» **Material supplied**:
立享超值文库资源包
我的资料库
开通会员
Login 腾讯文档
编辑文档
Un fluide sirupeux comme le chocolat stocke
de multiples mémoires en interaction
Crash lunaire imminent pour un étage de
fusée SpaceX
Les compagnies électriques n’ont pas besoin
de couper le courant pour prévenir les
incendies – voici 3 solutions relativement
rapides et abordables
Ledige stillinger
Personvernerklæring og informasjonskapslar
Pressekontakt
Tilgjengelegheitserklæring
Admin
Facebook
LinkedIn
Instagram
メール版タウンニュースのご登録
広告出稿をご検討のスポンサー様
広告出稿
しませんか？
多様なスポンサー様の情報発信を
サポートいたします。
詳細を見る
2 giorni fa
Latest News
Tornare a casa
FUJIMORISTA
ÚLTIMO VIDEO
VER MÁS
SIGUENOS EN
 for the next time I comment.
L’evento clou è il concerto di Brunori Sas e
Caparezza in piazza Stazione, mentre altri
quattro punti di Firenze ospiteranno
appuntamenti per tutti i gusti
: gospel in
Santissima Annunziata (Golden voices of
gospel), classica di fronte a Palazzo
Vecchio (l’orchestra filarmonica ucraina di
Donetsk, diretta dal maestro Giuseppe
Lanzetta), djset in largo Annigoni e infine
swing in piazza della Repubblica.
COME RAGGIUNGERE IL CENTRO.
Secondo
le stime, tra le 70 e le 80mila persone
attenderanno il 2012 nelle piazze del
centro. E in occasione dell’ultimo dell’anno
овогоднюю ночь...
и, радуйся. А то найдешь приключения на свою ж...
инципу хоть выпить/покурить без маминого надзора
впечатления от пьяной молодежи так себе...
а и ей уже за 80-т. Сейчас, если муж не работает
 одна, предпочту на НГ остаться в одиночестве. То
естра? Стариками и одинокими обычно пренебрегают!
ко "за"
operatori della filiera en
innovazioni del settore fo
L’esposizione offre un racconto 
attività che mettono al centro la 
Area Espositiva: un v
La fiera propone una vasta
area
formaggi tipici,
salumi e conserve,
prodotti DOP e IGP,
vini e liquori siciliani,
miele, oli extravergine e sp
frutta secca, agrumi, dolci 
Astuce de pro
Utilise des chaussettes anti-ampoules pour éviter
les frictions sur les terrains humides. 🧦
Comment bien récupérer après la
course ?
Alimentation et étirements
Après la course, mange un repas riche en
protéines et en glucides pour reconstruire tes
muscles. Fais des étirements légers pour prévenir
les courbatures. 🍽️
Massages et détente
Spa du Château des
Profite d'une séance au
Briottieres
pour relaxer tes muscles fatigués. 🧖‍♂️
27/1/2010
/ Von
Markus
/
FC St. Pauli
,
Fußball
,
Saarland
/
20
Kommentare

» **Work to complete**: Word for word, give back all the lines above.

» **Written solution**:
立享超值文库资源包
我的资料库
开通会员
Login 腾讯文档
编辑文档
Un fluide sirupeux comme le chocolat stocke
de multiples mémoires en interaction
Crash lunaire imminent pour un étage de
fusée SpaceX
Les compagnies électriques n’ont pas besoin
de couper le courant pour prévenir les
incendies – voici 3 solutions relativement
rapides et abordables
Ledige stillinger
Personvernerklæring og informasjonskapslar
Pressekontakt
Tilgjengelegheitserklæring
Admin
Facebook
LinkedIn
Instagram
メール版タウンニュースのご登録
広告出稿をご検討のスポンサー様
広告出稿
しませんか？
多様なスポンサー様の情報発信を
サポートいたします。
詳細を見る
2 giorni fa
Latest News
Tornare a casa
FUJIMORISTA
ÚLTIMO VIDEO
VER MÁS
SIGUENOS EN
 for the next time I comment.
L’evento clou è il concerto di Brunori Sas e
Caparezza in piazza Stazione, mentre altri
quattro punti di Firenze ospiteranno
appuntamenti per tutti i gusti
: gospel in
Santissima Annunziata (Golden voices of
gospel), classica di fronte a Palazzo
Vecchio (l’orchestra filarmonica ucraina di
Donetsk, diretta dal maestro Giuseppe
Lanzetta), djset in largo Annigoni e infine
swing in piazza della Repubblica.
COME RAGGIUNGERE IL CENTRO.
Secondo
le stime, tra le 70 e le 80mila persone
attenderanno il 2012 nelle piazze del
centro. E in occasione dell’ultimo dell’anno
овогоднюю ночь...
и, радуйся. А то найдешь приключения на свою ж...
инципу хоть выпить/покурить без маминого надзора
впечатления от пьяной молодежи так себе...
а и ей уже за 80-т. Сейчас, если муж не работает
 одна, предпочту на НГ остаться в одиночестве. То
естра? Стариками и одинокими обычно пренебрегают!
ко "за"
operatori della filiera en
innovazioni del settore fo
L’esposizione offre un racconto 
attività che mettono al centro la 
Area Espositiva: un v
La fiera propone una vasta
area
formaggi tipici,
salumi e conserve,
prodotti DOP e IGP,
vini e liquori siciliani,
miele, oli extravergine e sp
frutta secca, agrumi, dolci 
Astuce de pro
Utilise des chaussettes anti-ampoules pour éviter
les frictions sur les terrains humides. 🧦
Comment bien récupérer après la
course ?
Alimentation et étirements
Après la course, mange un repas riche en
protéines et en glucides pour reconstruire tes
muscles. Fais des étirements légers pour prévenir
les courbatures. 🍽️
Massages et détente
Spa du Château des
Profite d'une séance au
Briottieres
pour relaxer tes muscles fatigués. 🧖‍♂️
27/1/2010
/ Von
Markus
/
FC St. Pauli
,
Fußball
,
Saarland
/
20
Kommentare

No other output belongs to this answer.